-------- EXERCISE INPUT --------

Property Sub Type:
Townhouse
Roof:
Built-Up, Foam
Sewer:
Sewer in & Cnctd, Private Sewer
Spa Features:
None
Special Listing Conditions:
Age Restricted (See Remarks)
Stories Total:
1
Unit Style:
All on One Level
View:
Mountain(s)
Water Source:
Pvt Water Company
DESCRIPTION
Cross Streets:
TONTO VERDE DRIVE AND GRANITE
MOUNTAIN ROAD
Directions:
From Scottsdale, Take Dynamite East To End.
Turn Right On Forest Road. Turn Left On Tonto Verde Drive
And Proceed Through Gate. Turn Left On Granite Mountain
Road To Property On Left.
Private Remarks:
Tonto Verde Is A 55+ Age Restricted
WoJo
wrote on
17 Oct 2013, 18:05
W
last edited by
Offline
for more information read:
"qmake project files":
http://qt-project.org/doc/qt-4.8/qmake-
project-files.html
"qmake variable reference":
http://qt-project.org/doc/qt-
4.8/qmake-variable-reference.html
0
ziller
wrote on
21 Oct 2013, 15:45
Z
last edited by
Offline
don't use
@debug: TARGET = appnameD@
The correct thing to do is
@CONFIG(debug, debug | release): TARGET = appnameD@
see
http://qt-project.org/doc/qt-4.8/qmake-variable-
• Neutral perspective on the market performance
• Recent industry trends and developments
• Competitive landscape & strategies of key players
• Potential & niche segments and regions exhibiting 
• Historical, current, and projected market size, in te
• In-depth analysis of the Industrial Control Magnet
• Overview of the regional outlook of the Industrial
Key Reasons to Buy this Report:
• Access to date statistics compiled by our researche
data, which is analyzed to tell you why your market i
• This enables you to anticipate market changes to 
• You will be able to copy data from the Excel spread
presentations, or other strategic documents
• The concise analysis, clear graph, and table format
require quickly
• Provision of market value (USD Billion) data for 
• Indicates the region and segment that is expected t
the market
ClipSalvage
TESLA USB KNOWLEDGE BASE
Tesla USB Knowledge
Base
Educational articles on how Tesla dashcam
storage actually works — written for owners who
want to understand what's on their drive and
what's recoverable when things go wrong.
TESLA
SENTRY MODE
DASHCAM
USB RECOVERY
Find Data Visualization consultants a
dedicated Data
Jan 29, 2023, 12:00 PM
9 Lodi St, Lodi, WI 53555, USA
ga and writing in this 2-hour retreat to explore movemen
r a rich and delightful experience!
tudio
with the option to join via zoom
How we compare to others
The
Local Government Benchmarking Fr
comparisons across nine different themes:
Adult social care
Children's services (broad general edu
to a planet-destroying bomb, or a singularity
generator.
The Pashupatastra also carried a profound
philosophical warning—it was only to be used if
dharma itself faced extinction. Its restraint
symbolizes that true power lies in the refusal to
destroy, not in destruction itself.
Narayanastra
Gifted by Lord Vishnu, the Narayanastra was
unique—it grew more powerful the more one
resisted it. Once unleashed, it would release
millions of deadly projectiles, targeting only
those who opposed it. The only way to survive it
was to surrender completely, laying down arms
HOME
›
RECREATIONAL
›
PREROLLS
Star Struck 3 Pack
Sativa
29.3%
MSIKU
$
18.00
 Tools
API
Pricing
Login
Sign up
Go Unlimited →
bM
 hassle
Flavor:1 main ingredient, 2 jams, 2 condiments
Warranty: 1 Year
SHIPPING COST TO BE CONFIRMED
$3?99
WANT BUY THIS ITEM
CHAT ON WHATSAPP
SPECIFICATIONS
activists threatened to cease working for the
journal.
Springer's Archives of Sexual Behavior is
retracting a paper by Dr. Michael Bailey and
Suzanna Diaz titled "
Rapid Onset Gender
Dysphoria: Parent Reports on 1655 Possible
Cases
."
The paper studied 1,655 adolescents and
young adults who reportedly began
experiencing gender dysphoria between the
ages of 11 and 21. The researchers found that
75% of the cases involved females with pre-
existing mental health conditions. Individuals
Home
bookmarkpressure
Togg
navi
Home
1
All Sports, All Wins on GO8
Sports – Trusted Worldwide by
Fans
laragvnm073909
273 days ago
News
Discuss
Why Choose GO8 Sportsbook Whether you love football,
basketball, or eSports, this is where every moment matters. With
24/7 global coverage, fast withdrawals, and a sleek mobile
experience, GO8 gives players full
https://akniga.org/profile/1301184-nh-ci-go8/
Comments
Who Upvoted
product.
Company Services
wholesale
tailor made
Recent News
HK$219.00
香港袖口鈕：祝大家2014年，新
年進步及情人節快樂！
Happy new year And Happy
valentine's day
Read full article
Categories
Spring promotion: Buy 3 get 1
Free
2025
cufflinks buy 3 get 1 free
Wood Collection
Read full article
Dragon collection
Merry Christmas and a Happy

--------
-------- EXERCISE INPUT --------

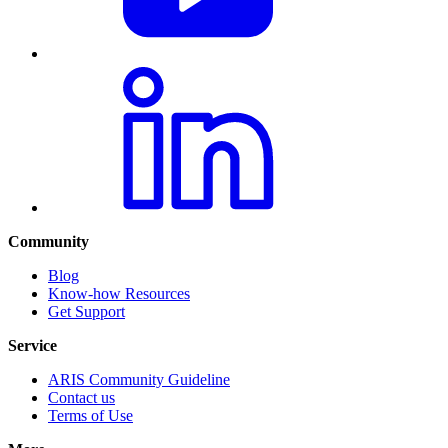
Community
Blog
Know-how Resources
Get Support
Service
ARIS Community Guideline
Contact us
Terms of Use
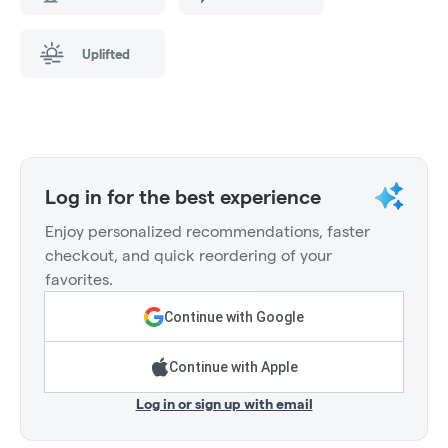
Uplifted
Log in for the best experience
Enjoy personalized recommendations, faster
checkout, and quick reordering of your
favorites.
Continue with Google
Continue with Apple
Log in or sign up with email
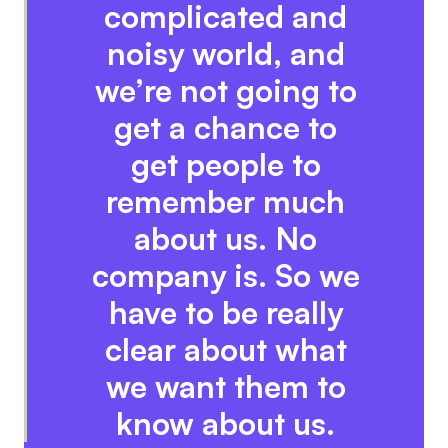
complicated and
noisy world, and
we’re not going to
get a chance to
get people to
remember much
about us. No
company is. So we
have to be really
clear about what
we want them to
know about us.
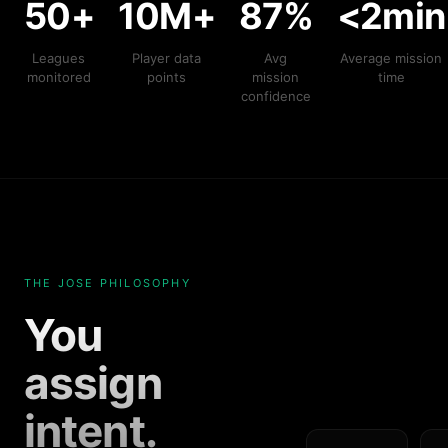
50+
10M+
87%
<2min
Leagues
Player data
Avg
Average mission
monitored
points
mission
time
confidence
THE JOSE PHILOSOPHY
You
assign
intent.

--------

YOUR TASK | Among the records above, repeat exactly the line with "WANT BUY THIS ITEM", the line with "bookmarkpressure", and every line in between, and only those.

SOLVED PROBLEM |
WANT BUY THIS ITEM
CHAT ON WHATSAPP
SPECIFICATIONS
activists threatened to cease working for the
journal.
Springer's Archives of Sexual Behavior is
retracting a paper by Dr. Michael Bailey and
Suzanna Diaz titled "
Rapid Onset Gender
Dysphoria: Parent Reports on 1655 Possible
Cases
."
The paper studied 1,655 adolescents and
young adults who reportedly began
experiencing gender dysphoria between the
ages of 11 and 21. The researchers found that
75% of the cases involved females with pre-
existing mental health conditions. Individuals
Home
bookmarkpressure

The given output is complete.